___ Extracted material ___

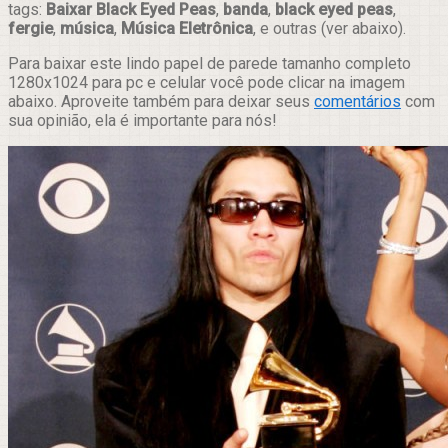
tags:
Baixar Black Eyed Peas
,
banda
,
black eyed peas
,
fergie
,
música
,
Música Eletrônica
, e outras (ver abaixo).
Para baixar este lindo papel de parede tamanho completo
1280x1024 para pc e celular você pode clicar na imagem
abaixo. Aproveite também para deixar seus
comentários
com
sua opinião, ela é importante para nós!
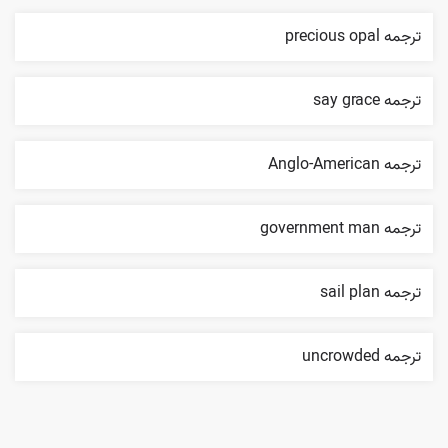
ترجمه precious opal
ترجمه say grace
ترجمه Anglo-American
ترجمه government man
ترجمه sail plan
ترجمه uncrowded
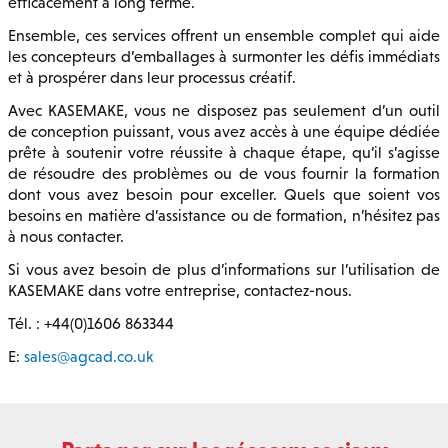
efficacement à long terme.
Ensemble, ces services offrent un ensemble complet qui aide
les concepteurs d’emballages à surmonter les défis immédiats
et à prospérer dans leur processus créatif.
Avec KASEMAKE, vous ne disposez pas seulement d’un outil
de conception puissant, vous avez accès à une équipe dédiée
prête à soutenir votre réussite à chaque étape, qu’il s’agisse
de résoudre des problèmes ou de vous fournir la formation
dont vous avez besoin pour exceller. Quels que soient vos
besoins en matière d’assistance ou de formation, n’hésitez pas
à nous contacter.
Si vous avez besoin de plus d’informations sur l’utilisation de
KASEMAKE dans votre entreprise, contactez-nous.
Tél. : +44(0)1606 863344
E:
sales@agcad.co.uk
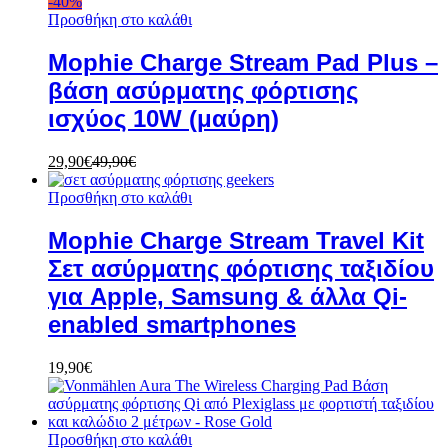
-
40
%
Προσθήκη στο καλάθι
Mophie Charge Stream Pad Plus –
βάση ασύρματης φόρτισης
ισχύος 10W (μαύρη)
29,90
€
49,90
€
Προσθήκη στο καλάθι
Mophie Charge Stream Travel Kit
Σετ ασύρματης φόρτισης ταξιδίου
για Apple, Samsung & άλλα Qi-
enabled smartphones
19,90
€
Προσθήκη στο καλάθι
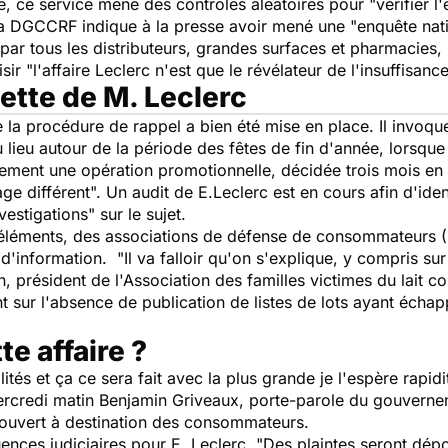
, ce service mène des contrôles aléatoires pour "vérifier l'
la DGCCRF indique à la presse avoir mené une "enquête natio
par tous les distributeurs, grandes surfaces et pharmacies,
r "l'affaire Leclerc n'est que le révélateur de l'insuffisance
uette de M. Leclerc
la procédure de rappel a bien été mise en place. Il invoque
 lieu autour de la période des fêtes de fin d'année, lorsque
alement une opération promotionnelle, décidée trois mois en 
e différent". Un audit de E.Leclerc est en cours afin d'ident
stigations" sur le sujet.
 éléments, des associations de défense de consommateurs
'information. "Il va falloir qu'on s'explique, y compris sur
n, président de l'Association des familles victimes du lait 
t sur l'absence de publication de listes de lots ayant écha
te affaire ?
ités et ça ce sera fait avec la plus grande je l'espère rapidit
ercredi matin Benjamin Griveaux, porte-parole du gouverne
é ouvert à destination des consommateurs.
uences judiciaires pour E. Leclerc. "Des plaintes seront dé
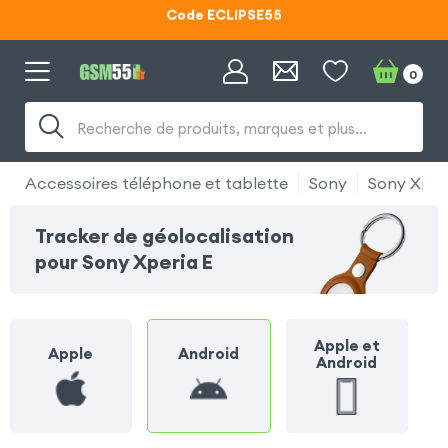
Code ECLIPSE55
Lunettes d'éclipse OFFERTES
0
Code ECLIPSE55
Recherche de produits, marques et plus…
Accessoires téléphone et tablette
Sony
Sony Xper
Tracker de géolocalisation
pour Sony Xperia E
Apple et
Apple
Android
Android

___

[Work item]: Each line from the one with "la DGCCRF indique" to the final line of the data above is to be printed exactly; no picture should appear in the copy.

[Result of this exercise]:
la DGCCRF indique à la presse avoir mené une "enquête natio
par tous les distributeurs, grandes surfaces et pharmacies,
r "l'affaire Leclerc n'est que le révélateur de l'insuffisance
uette de M. Leclerc
la procédure de rappel a bien été mise en place. Il invoque
 lieu autour de la période des fêtes de fin d'année, lorsque
alement une opération promotionnelle, décidée trois mois en 
e différent". Un audit de E.Leclerc est en cours afin d'ident
stigations" sur le sujet.
 éléments, des associations de défense de consommateurs
'information. "Il va falloir qu'on s'explique, y compris sur
n, président de l'Association des familles victimes du lait 
t sur l'absence de publication de listes de lots ayant écha
te affaire ?
ités et ça ce sera fait avec la plus grande je l'espère rapidit
ercredi matin Benjamin Griveaux, porte-parole du gouverne
é ouvert à destination des consommateurs.
uences judiciaires pour E. Leclerc. "Des plaintes seront dé
Code ECLIPSE55
Lunettes d'éclipse OFFERTES
0
Code ECLIPSE55
Recherche de produits, marques et plus…
Accessoires téléphone et tablette
Sony
Sony Xper
Tracker de géolocalisation
pour Sony Xperia E
Apple et
Apple
Android
Android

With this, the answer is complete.